Hidden Gems of SAS - 2
Supercalifragilisticexpialidocious, the is the largest possible adjective I could find while I got to learn about this hidden gem of SAS : PROC SPELL. Learn it and believe me if you ever need to work in text mining, it would make your life so easy.The pic is no exaggeration for this SAS procedure!
Let me share one of my past experience to set a context.
The story is little boring, but it is worth listening to:
Once upon a time ... in one of my previous organizations, I got to work in a Text Mining project where we were dealing the worst possible text ever. The text data was ]about all possible commodities/things on earth and was full of all possible typos /spelling variations.
Example: For the word "Industry", these were all possible correct and incorrect variants such as: "Industries", "Industrys" "industri", "indastry", "industree " ...... so on and we were suppose to do spelling correction first for all the words and bring them to basic word "Industry".
I would not like to steal the credit as there used to be an excellent SAS programmer in the team (I never had a chance to meet with her), who made a 500+ lines algorithm that used to accomplish the herculean task.
Basically, the algorithm was parsing all the text into words and then a huge cartesian product of the words' list was being prepared.

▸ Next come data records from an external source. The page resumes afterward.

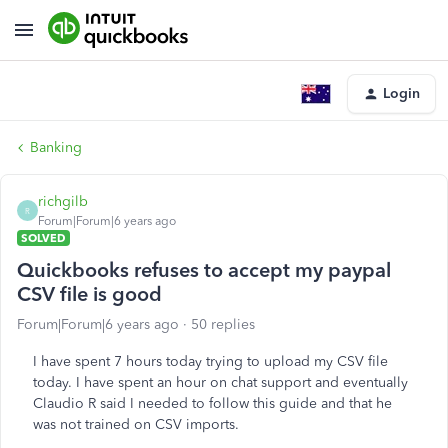
Login
Banking
richgilb
R
Forum|Forum|6 years ago
SOLVED
Quickbooks refuses to accept my paypal
CSV file is good
Forum|Forum|6 years ago
50 replies
I have spent 7 hours today trying to upload my CSV file
today. I have spent an hour on chat support and eventually
Claudio R said I needed to follow this guide and that he
was not trained on CSV imports.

Then all the similar words were being identified on the basis of "Spelling Distance" and "Phonetic Similarity". The root word was being identified on the basis of mode i.e. maximum occurring word was being considered as ROOT.

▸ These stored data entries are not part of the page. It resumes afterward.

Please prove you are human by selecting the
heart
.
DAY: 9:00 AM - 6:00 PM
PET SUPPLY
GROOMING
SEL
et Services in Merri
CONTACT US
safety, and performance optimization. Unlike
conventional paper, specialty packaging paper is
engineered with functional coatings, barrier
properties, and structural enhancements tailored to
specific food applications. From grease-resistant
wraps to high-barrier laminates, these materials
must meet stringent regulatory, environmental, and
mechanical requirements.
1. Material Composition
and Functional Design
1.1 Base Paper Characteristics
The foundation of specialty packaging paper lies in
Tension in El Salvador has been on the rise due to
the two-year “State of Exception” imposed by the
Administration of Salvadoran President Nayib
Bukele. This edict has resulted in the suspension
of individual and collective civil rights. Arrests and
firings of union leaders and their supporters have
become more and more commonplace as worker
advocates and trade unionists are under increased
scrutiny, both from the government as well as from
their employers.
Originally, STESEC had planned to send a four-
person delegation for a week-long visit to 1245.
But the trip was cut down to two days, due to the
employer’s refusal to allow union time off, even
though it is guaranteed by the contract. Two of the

For learning "Spelling Distance", read:
Spelling distance based matching (Spedis, Compged and complev functions)
For learning "Phonetic Similarity, read:
Sound based matching (Soundex)
Though the logic didn't fail in most of our test cases, but there was a flaw in the algorithm : What if the maximum occurring word itself is mis-spelled? Hence the idea was not full proof (No offense to any one, and I mean it. I really pay my best respect to the person who wrote that code). Also the execution of the code used to take lots of time for a large data.
I am not blaming anyone, neither I am saying that the algorithm is useless, in fact the same would be required, even when you use Proc Spell. The only thing that I want to emphasize here is that most of us are not aware of this beautiful and powerful package : Proc Spell ... and idea that I want to covey is that the algorithm (referred above) can be improved with the help of this package.

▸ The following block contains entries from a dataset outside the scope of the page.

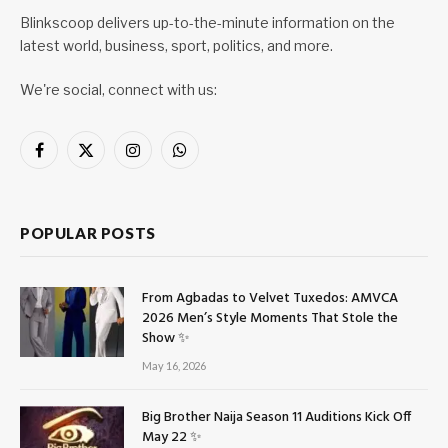
Blinkscoop delivers up-to-the-minute information on the
latest world, business, sport, politics, and more.
We're social, connect with us:
Facebook
X
Instagram
WhatsApp
(Twitter)
POPULAR POSTS
From Agbadas to Velvet Tuxedos: AMVCA
2026 Men’s Style Moments That Stole the
Show ✨
May 16, 2026
Big Brother Naija Season 11 Auditions Kick Off
May 22 ✨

A great person has once said :
Let's see how the Proc Spell works :
First create a misspelled words.txt file with following content:Industries understand special traininng needs
Industry understand special training needs
Industrys understund special traininng needs
industri understand spesial training needs
indastry usderstand special training needs
industre undarstund special trainng needs
You should not trast anyone blindly
/* Let's now import the file into SAS. */
%let location = G:\AA\SAS gems;
libname AA "&location.";
filename sample "&location.\misspelled words.txt";
/* In the first step, we try to create a catalogue of words in the file */
Proc SPELL words = sample
Create dict = AA.mycatgalog.Spell;
Run;
/* Now initiate a file for accommodating required output */
/* Now with the help of Proc Spell, we try to identify the misspelled words and seek suggestion to correct those, and take output in the above initialized file */
dictionary = AA.mycatgalog.Spell
verify suggest;
run;
Proc Printto print = print; Run;
/* Open the output file to understand the output of Proc Spell, let's get the output back into SAS */
Data AA.List_correction;
infile "&location.\output.txt" missover firstobs = 7 ;
input A & $1000. ;
Run;
/* Looks like */
/* Transform the output file into readily usable form */
Data AA.List_correction;
set AA.List_correction;
retain id 1;
if A = "" then id +1;
Run;
Proc transpose data = AA.List_correction out = aa.transposed;
by id;
var A;
where A ~="";
Run;
data aa.transposed;
length suggested $1000.;
retain id original_word suggested;
set aa.transposed (drop = _name_);
rename Col1 = original_word;
suggested = scan(Col2,2,":");
drop col2;
Run;
Data aa.transposed;
retain id original_word suggested;
set aa.transposed;
run;
... and here we are with a list of incorrect words with suggested correction. For few words, we might not get any and for others, we might get more than one, Now to it is time to build the further algorithm to replace wrong word with the most appropriate corrected word. You can build a macro and use tranwrd function to replace the word.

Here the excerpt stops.